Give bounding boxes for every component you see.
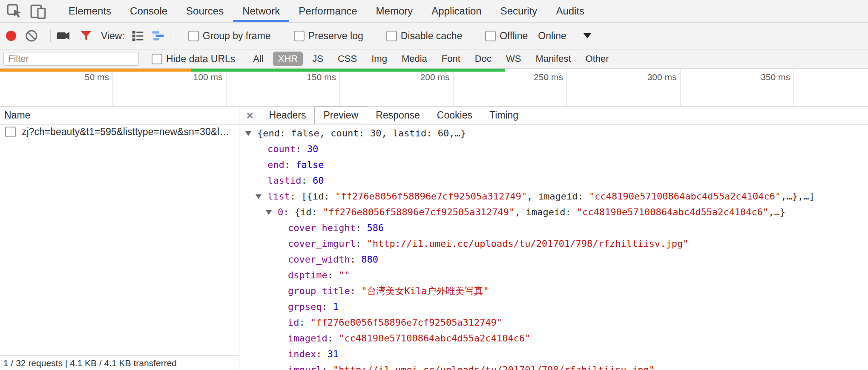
value-string: "http://i1.umei.cc/uploads/tu/201701/798… bbox=[333, 364, 655, 370]
throttling-select[interactable]: Online bbox=[538, 30, 566, 42]
tab-network[interactable]: Network bbox=[233, 0, 289, 22]
filter-pill-js[interactable]: JS bbox=[307, 52, 328, 66]
text: ,…},…] bbox=[781, 191, 814, 202]
expand-arrow-icon[interactable] bbox=[256, 188, 267, 204]
property-key: list bbox=[267, 191, 290, 202]
column-header-name[interactable]: Name bbox=[0, 107, 239, 124]
tree-row[interactable]: id: "ff276e8056f58896e7cf92505a312749" bbox=[239, 315, 868, 330]
tab-application[interactable]: Application bbox=[422, 0, 491, 22]
tree-row[interactable]: lastid: 60 bbox=[239, 173, 868, 188]
tab-memory[interactable]: Memory bbox=[367, 0, 423, 22]
expand-arrow-icon[interactable] bbox=[245, 125, 257, 141]
detail-panel: × HeadersPreviewResponseCookiesTiming {e… bbox=[239, 107, 868, 370]
detail-tab-preview[interactable]: Preview bbox=[314, 107, 367, 124]
tree-row[interactable]: dsptime: "" bbox=[239, 267, 868, 283]
text: : bbox=[285, 159, 296, 170]
tree-row[interactable]: group_title: "台湾美女Kila户外唯美写真" bbox=[239, 283, 868, 299]
inspect-element-icon[interactable] bbox=[4, 1, 24, 21]
record-dot-icon bbox=[6, 31, 16, 41]
filter-toggle-icon[interactable] bbox=[80, 29, 92, 42]
tree-row[interactable]: imageid: "cc48190e57100864abc4d55a2c4104… bbox=[239, 330, 868, 346]
filter-input[interactable] bbox=[3, 52, 139, 66]
tree-row[interactable]: list: [{id: "ff276e8056f58896e7cf92505a3… bbox=[239, 188, 868, 204]
overview-toggle-icon[interactable] bbox=[151, 29, 165, 43]
text: ,…} bbox=[768, 207, 785, 217]
property-key: dsptime bbox=[288, 270, 328, 280]
grid-line bbox=[226, 69, 227, 106]
filter-pill-ws[interactable]: WS bbox=[501, 52, 526, 66]
filter-pill-doc[interactable]: Doc bbox=[470, 52, 497, 66]
tree-row[interactable]: cover_width: 880 bbox=[239, 251, 868, 267]
tree-row[interactable]: cover_imgurl: "http://i1.umei.cc/uploads… bbox=[239, 236, 868, 251]
checkbox-label: Offline bbox=[500, 30, 528, 42]
filter-pill-other[interactable]: Other bbox=[581, 52, 614, 66]
grid-line bbox=[453, 69, 454, 106]
timeline-overview[interactable]: 50 ms100 ms150 ms200 ms250 ms300 ms350 m… bbox=[0, 69, 868, 107]
filter-pill-css[interactable]: CSS bbox=[333, 52, 362, 66]
throttling-caret-icon[interactable] bbox=[583, 33, 591, 38]
time-label: 200 ms bbox=[386, 71, 450, 83]
detail-tab-timing[interactable]: Timing bbox=[481, 107, 527, 124]
tree-row[interactable]: {end: false, count: 30, lastid: 60,…} bbox=[239, 125, 868, 141]
clear-button[interactable] bbox=[25, 29, 38, 43]
tree-row[interactable]: cover_height: 586 bbox=[239, 220, 868, 236]
separator bbox=[170, 29, 170, 42]
value-string: "ff276e8056f58896e7cf92505a312749" bbox=[335, 191, 527, 202]
checkbox-offline[interactable]: Offline bbox=[485, 30, 528, 42]
tab-security[interactable]: Security bbox=[491, 0, 547, 22]
record-button[interactable] bbox=[6, 31, 16, 41]
text: : [{id: bbox=[290, 191, 335, 202]
text: : bbox=[322, 301, 333, 312]
checkbox-box[interactable] bbox=[188, 31, 199, 41]
detail-tab-response[interactable]: Response bbox=[367, 107, 428, 124]
value-number: 60 bbox=[313, 175, 324, 186]
checkbox-disable-cache[interactable]: Disable cache bbox=[386, 30, 462, 42]
filter-pill-font[interactable]: Font bbox=[437, 52, 466, 66]
checkbox-box[interactable] bbox=[152, 54, 162, 64]
property-key: index bbox=[288, 349, 316, 359]
timeline-activity-bar bbox=[0, 69, 191, 72]
value-number: 30 bbox=[307, 144, 319, 154]
checkbox-label: Preserve log bbox=[308, 30, 363, 42]
checkbox-box[interactable] bbox=[294, 31, 305, 41]
table-row[interactable]: zj?ch=beauty&t1=595&listtype=new&sn=30&l… bbox=[0, 124, 239, 139]
tree-row[interactable]: grpseq: 1 bbox=[239, 299, 868, 315]
property-key: group_title bbox=[288, 286, 350, 296]
tab-elements[interactable]: Elements bbox=[59, 0, 121, 22]
checkbox-preserve-log[interactable]: Preserve log bbox=[294, 30, 363, 42]
filter-bar: Hide data URLs AllXHRJSCSSImgMediaFontDo… bbox=[0, 49, 868, 69]
tab-sources[interactable]: Sources bbox=[177, 0, 233, 22]
filter-pill-all[interactable]: All bbox=[248, 52, 268, 66]
value-string: "http://i1.umei.cc/uploads/tu/201701/798… bbox=[367, 238, 688, 249]
request-rows-view-icon[interactable] bbox=[131, 29, 144, 43]
tab-console[interactable]: Console bbox=[121, 0, 177, 22]
tree-row[interactable]: imgurl: "http://i1.umei.cc/uploads/tu/20… bbox=[239, 362, 868, 370]
filter-pill-xhr[interactable]: XHR bbox=[273, 52, 303, 66]
property-key: 0 bbox=[278, 207, 283, 217]
checkbox-group-by-frame[interactable]: Group by frame bbox=[188, 30, 271, 42]
checkbox-label: Hide data URLs bbox=[166, 53, 235, 65]
property-key: id bbox=[288, 317, 299, 328]
property-key: count bbox=[267, 144, 296, 154]
main-tabbar: ElementsConsoleSourcesNetworkPerformance… bbox=[0, 0, 868, 23]
tree-row[interactable]: count: 30 bbox=[239, 141, 868, 157]
tab-performance[interactable]: Performance bbox=[289, 0, 366, 22]
property-key: imgurl bbox=[288, 364, 322, 370]
filter-pill-img[interactable]: Img bbox=[366, 52, 392, 66]
checkbox-hide-data-urls[interactable]: Hide data URLs bbox=[152, 53, 235, 65]
tree-row[interactable]: end: false bbox=[239, 157, 868, 173]
tree-row[interactable]: index: 31 bbox=[239, 346, 868, 362]
detail-tab-cookies[interactable]: Cookies bbox=[428, 107, 481, 124]
filter-pill-manifest[interactable]: Manifest bbox=[530, 52, 576, 66]
tree-row[interactable]: 0: {id: "ff276e8056f58896e7cf92505a31274… bbox=[239, 204, 868, 220]
filter-pill-media[interactable]: Media bbox=[397, 52, 432, 66]
tab-audits[interactable]: Audits bbox=[546, 0, 594, 22]
detail-tab-headers[interactable]: Headers bbox=[261, 107, 315, 124]
close-icon[interactable]: × bbox=[239, 107, 261, 124]
checkbox-box[interactable] bbox=[386, 31, 397, 41]
screenshot-capture-icon[interactable] bbox=[56, 28, 71, 43]
clear-icon bbox=[25, 29, 38, 43]
expand-arrow-icon[interactable] bbox=[266, 204, 278, 220]
device-toolbar-icon[interactable] bbox=[28, 1, 49, 21]
checkbox-box[interactable] bbox=[485, 31, 496, 41]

____________________

Scan the listing above. Gather each line that contains the word "throttling".

Result below:
throttling-select[interactable]: Online bbox=[538, 30, 566, 42]
throttling-caret-icon[interactable] bbox=[583, 33, 591, 38]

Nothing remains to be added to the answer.